An aside: Jackie and Faye were both mothers long before meeting Dad, with grown children of their own, and Jackie with grandchildren. So it’s interesting to think about observing them as mothers of their own children, and experiencing their mothering instincts in a different sort of way toward me and my family. And if your Dad’s wife’s kids are your step-siblings, what relation are they after she dies? It’s not a weighty thing, but it is curious.
You may not believe this, but Dad was actually married and divorced before he met my mother. (The man does believe in the institution of marriage – and loves women – one at a time!) So, Kim and I have a half brother and sister (That sounds so weird, like “Top half or bottom half? Left side or right? Is that half a brother and half a sister?” Anyway…) So they have a mother different from our mother, which is interesting – siblings with different mothers –what relation is Floretta to me? How do I think about my love for her on their behalf? It’s another curious thing.
And I’m married to Laura Camille Evans Crawford, the love of my life, who has given me two beautiful children, Camille who is now 16, and Russell who is now 10. So I’m married to a mother as well. It is wonderful to see how mothering works “from the side” as it were, rather than from below. Eventually I’ll get to see it, perhaps, from above, if Camille and Russell get married and have children. For now, I watch and learn a new view of motherhood. I see its challenges differently now. I know what it is to hear a mother regret that she doesn’t or can’t do more for her kids, when I know she does so much. I know what it is so watch her cheer for them and grieve for them, and want to wring their necks, and to share together in all of that with her – our experiences distinct, but together.

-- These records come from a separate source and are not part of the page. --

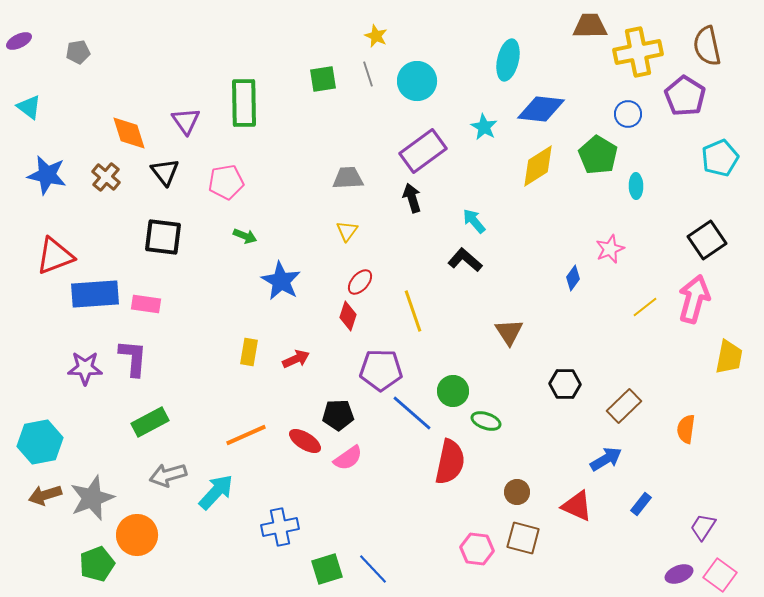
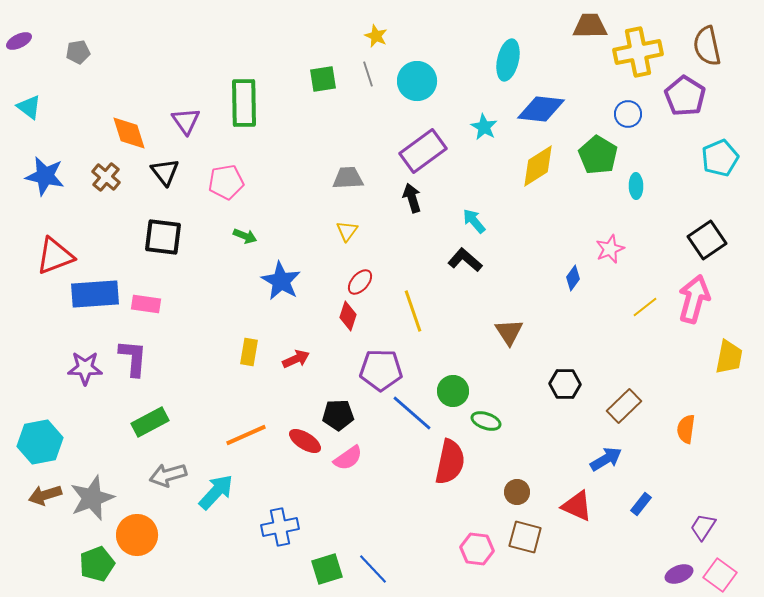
blue star at (47, 175): moved 2 px left, 1 px down
brown square at (523, 538): moved 2 px right, 1 px up
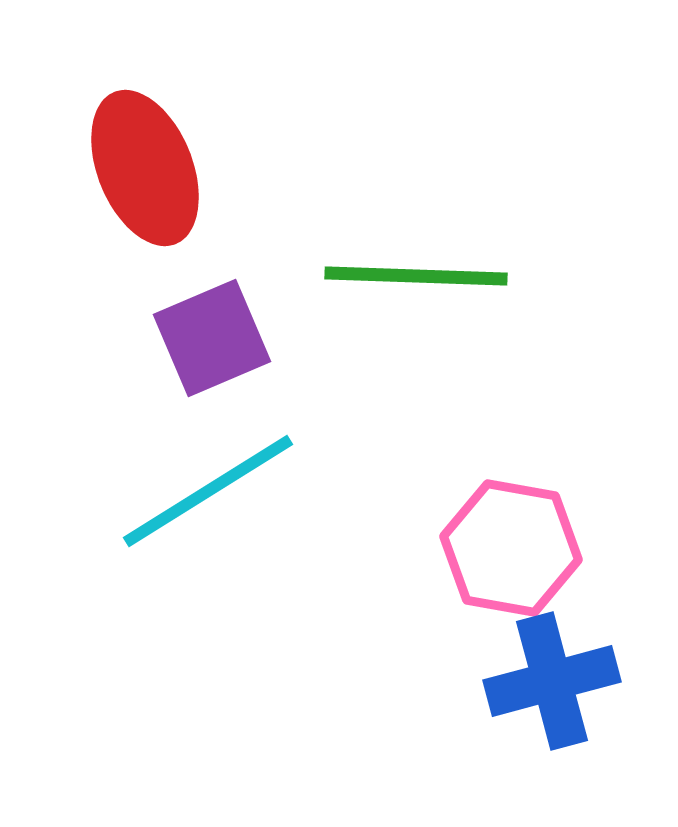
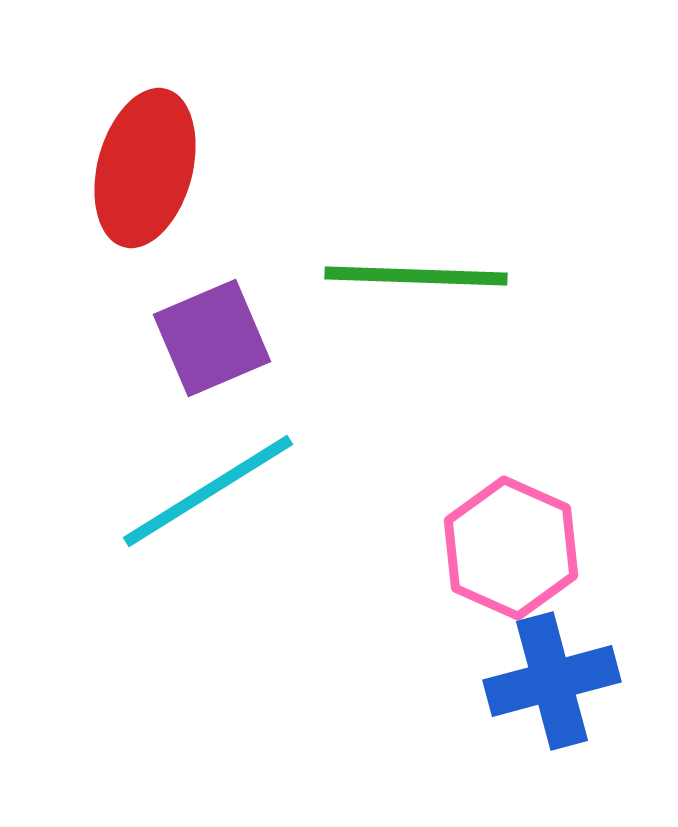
red ellipse: rotated 37 degrees clockwise
pink hexagon: rotated 14 degrees clockwise
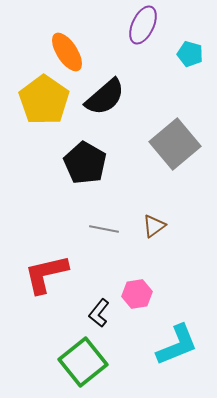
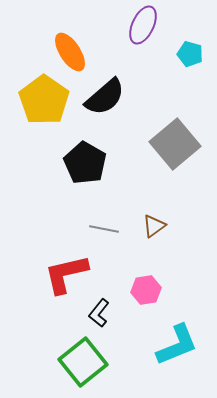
orange ellipse: moved 3 px right
red L-shape: moved 20 px right
pink hexagon: moved 9 px right, 4 px up
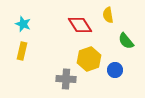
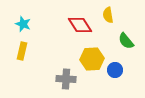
yellow hexagon: moved 3 px right; rotated 15 degrees clockwise
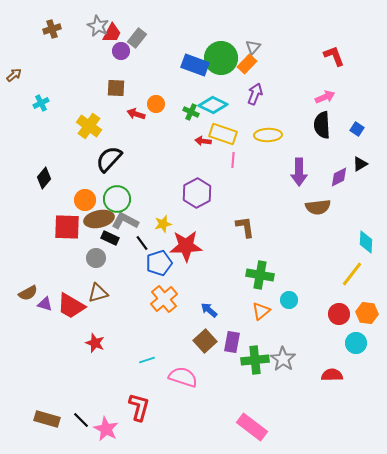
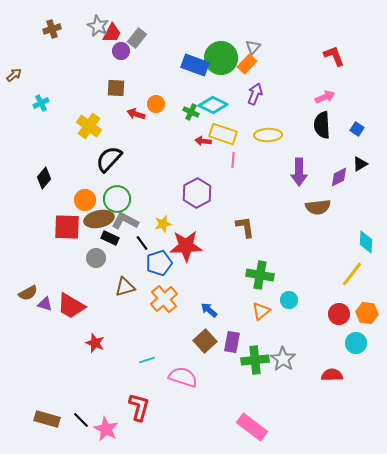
brown triangle at (98, 293): moved 27 px right, 6 px up
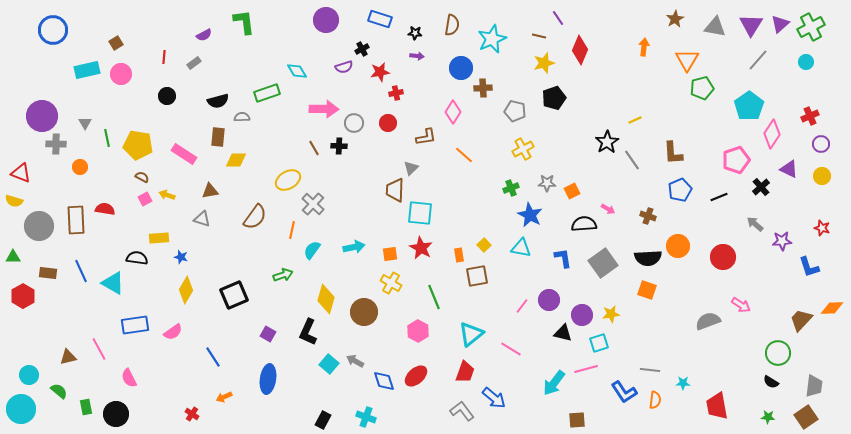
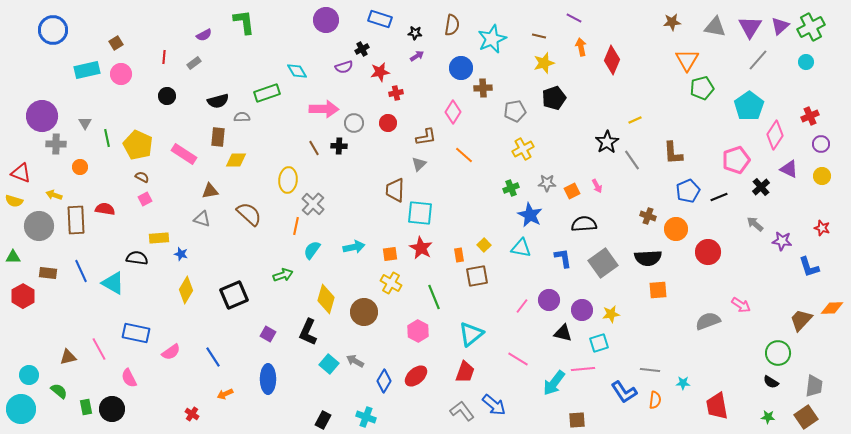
purple line at (558, 18): moved 16 px right; rotated 28 degrees counterclockwise
brown star at (675, 19): moved 3 px left, 3 px down; rotated 24 degrees clockwise
purple triangle at (780, 24): moved 2 px down
purple triangle at (751, 25): moved 1 px left, 2 px down
orange arrow at (644, 47): moved 63 px left; rotated 18 degrees counterclockwise
red diamond at (580, 50): moved 32 px right, 10 px down
purple arrow at (417, 56): rotated 40 degrees counterclockwise
gray pentagon at (515, 111): rotated 25 degrees counterclockwise
pink diamond at (772, 134): moved 3 px right, 1 px down
yellow pentagon at (138, 145): rotated 16 degrees clockwise
gray triangle at (411, 168): moved 8 px right, 4 px up
yellow ellipse at (288, 180): rotated 55 degrees counterclockwise
blue pentagon at (680, 190): moved 8 px right, 1 px down
yellow arrow at (167, 195): moved 113 px left
pink arrow at (608, 209): moved 11 px left, 23 px up; rotated 32 degrees clockwise
brown semicircle at (255, 217): moved 6 px left, 3 px up; rotated 84 degrees counterclockwise
orange line at (292, 230): moved 4 px right, 4 px up
purple star at (782, 241): rotated 12 degrees clockwise
orange circle at (678, 246): moved 2 px left, 17 px up
blue star at (181, 257): moved 3 px up
red circle at (723, 257): moved 15 px left, 5 px up
orange square at (647, 290): moved 11 px right; rotated 24 degrees counterclockwise
purple circle at (582, 315): moved 5 px up
blue rectangle at (135, 325): moved 1 px right, 8 px down; rotated 20 degrees clockwise
pink semicircle at (173, 332): moved 2 px left, 20 px down
pink line at (511, 349): moved 7 px right, 10 px down
pink line at (586, 369): moved 3 px left; rotated 10 degrees clockwise
blue ellipse at (268, 379): rotated 8 degrees counterclockwise
blue diamond at (384, 381): rotated 50 degrees clockwise
orange arrow at (224, 397): moved 1 px right, 3 px up
blue arrow at (494, 398): moved 7 px down
black circle at (116, 414): moved 4 px left, 5 px up
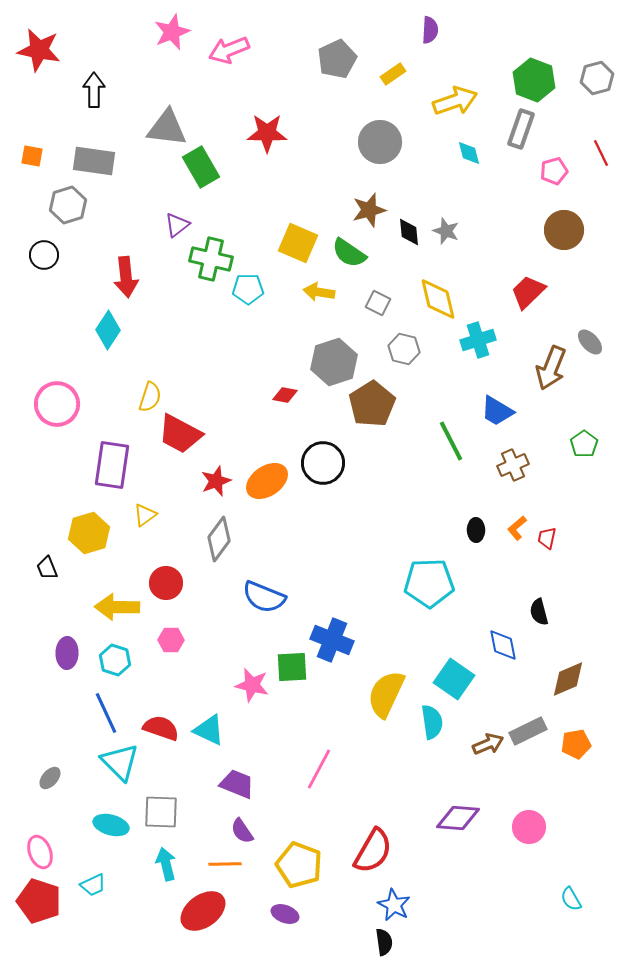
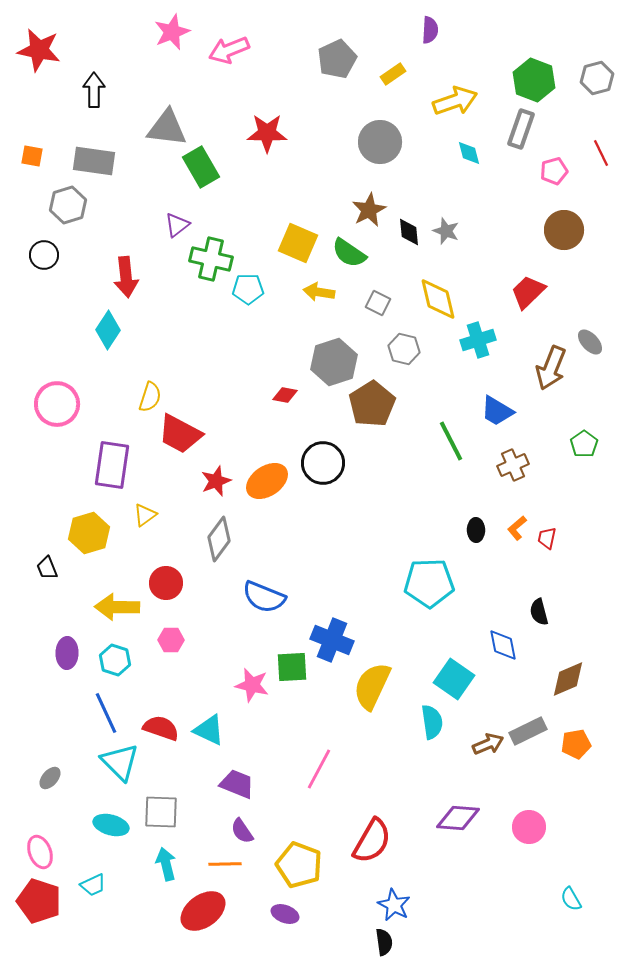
brown star at (369, 210): rotated 12 degrees counterclockwise
yellow semicircle at (386, 694): moved 14 px left, 8 px up
red semicircle at (373, 851): moved 1 px left, 10 px up
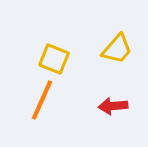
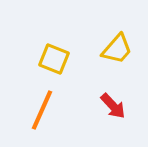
orange line: moved 10 px down
red arrow: rotated 128 degrees counterclockwise
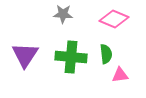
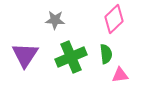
gray star: moved 8 px left, 6 px down
pink diamond: rotated 68 degrees counterclockwise
green cross: rotated 28 degrees counterclockwise
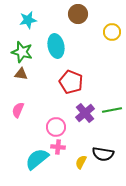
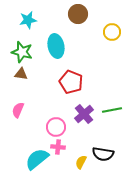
purple cross: moved 1 px left, 1 px down
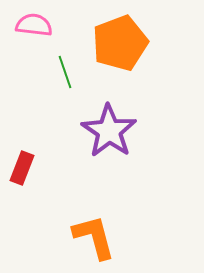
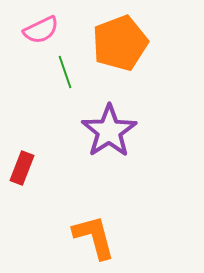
pink semicircle: moved 7 px right, 5 px down; rotated 147 degrees clockwise
purple star: rotated 4 degrees clockwise
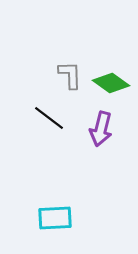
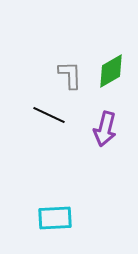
green diamond: moved 12 px up; rotated 66 degrees counterclockwise
black line: moved 3 px up; rotated 12 degrees counterclockwise
purple arrow: moved 4 px right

I treasure Laura as my friend and wife, and particularly, this weekend, as the gift of motherhood she is to our children, for I know how precious that gift is, and I know that generations will be blessed because of her loving care for them.
Finally, I watch mothers. I watch our sister Carol, our cousins, our friends, our neighbors, our church family, community colleagues, and strangers at the park or the store. I watch the women who do not have children of their own, like our beloved Kimberly, yet who shower so many children with a mother’s love – particularly those who seem to be getting short changed by the world somehow. I marvel at the diversity of what it means to be a mother, when the essentials are so basic and share such clear commonality. Mothers love unconditionally. Mothers nurture, feed and tend. Mothers protect and defend. Mothers hover and smother. Mothers worry and fret. Mothers hope and dream and pray. Mothers receive, and they give, they cling tightly, and they let go. But mothers never really let go, any more than we let them go. They are, in that way, like God. Always with us, even if we can’t see, hear or feel them. Always loving and being loved, we are never out of their thoughts, even if they are out of ours. I thank God for the mothers in my life.